Computer program SPSS 'version 21' (SPSS Inc., Chicago, Illinois, USA), was used to collect and analyze data. Data were expressed as number, percentage, mean, and SD. Man Whitney U Test was used to determine significance for numeric variables, and also analysis of variance test was used. χ2-test was used to determine significance for categorical variable and Pearson's correlation to determine significance between variables in the same group. The level of significance was set as follows:
P > 0.05, no significant.
*P < 0.05, mild significant.
**P < 0.001, moderate significance.
***P < 0.0001, highly significance.
The study was approved and monitored by the Medical Ethics Committee, Assiut Faculty of Medicine, IRB#17100858.

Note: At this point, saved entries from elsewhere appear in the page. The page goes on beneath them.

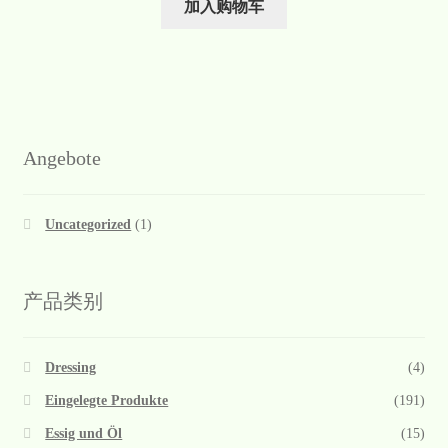
加入购物车
Angebote
Uncategorized
(1)
产品类别
Dressing
(4)
Eingelegte Produkte
(191)
Essig und Öl
(15)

The investigators explained the steps and value of the research to all eligible participants. Those who agreed to be included in the study signed a fully informed consent form.
| Results|| |
The study was done on 60 eyes of 36 patients with a mean age of 57.30 ± 10.48 years (range: 32–83.0 years) [Table 1].

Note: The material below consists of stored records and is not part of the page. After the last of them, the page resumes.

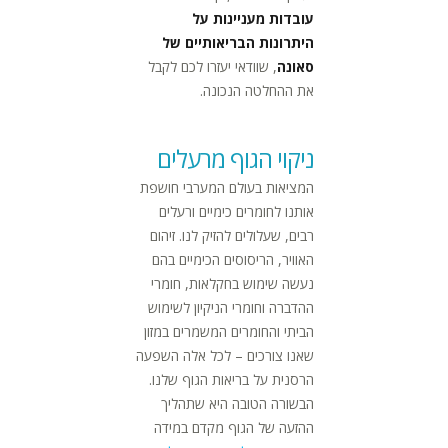
עובדות מעניינות על
היתרונות הבריאותיים של
סאונה
, שוודאי יעזרו לכם לקבל
את ההחלטה הנכונה.
ניקוי הגוף מרעלים
המציאות בעולם המערבי חושפת
אותנו לחומרים כימיים ורעלים
רבים, שעלולים להזיק לנו. זיהום
האוויר, הריסוסים הכימיים בהם
נעשה שימוש בחקלאות, חומרי
ההדברה וחומרי הניקיון לשימוש
הביתי והחומרים המשמרים במזון
שאנו צורכים – לכל אלה השפעה
הרסנית על בריאות הגוף שלנו.
הבשורה הטובה היא שתהליך
ההזעה של הגוף מקדם במידה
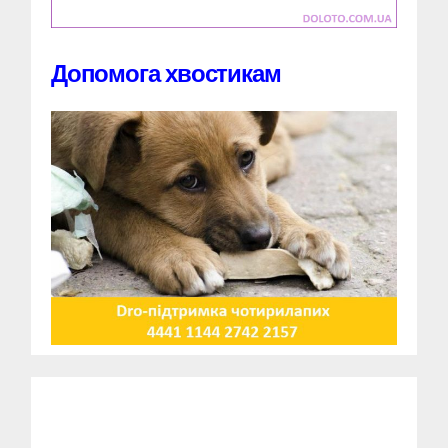
Допомога хвостикам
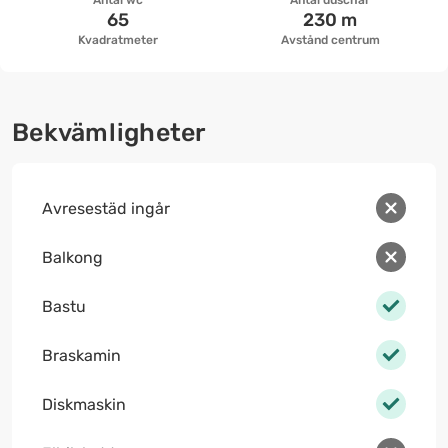
Antal wc
Antal duschar
65
230 m
Kvadratmeter
Avstånd centrum
Bekvämligheter
Avresestäd ingår
Balkong
Bastu
Braskamin
Diskmaskin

All patients were between 32 and 83 years of age, with 16 (44.44%) patients in 60–69 years, nine (25%) patients in 50–59 years, six (16%) patients in 40–49 years, three (8.33%) patients in 70–79 years, one (2.77%) patient in 30–39 years, and one (2.77%) patient in more than 80 years [Table 2] and [Table 3].
We classified DME by OCT into five groups:
- Group 1, in which the eyes had noncystoid sponge-like DRT, with intraretinal reflectivity reduction and extended areas of lower reflectivity in the outer retina without CME or SRD. This group included 21 (35%) eyes.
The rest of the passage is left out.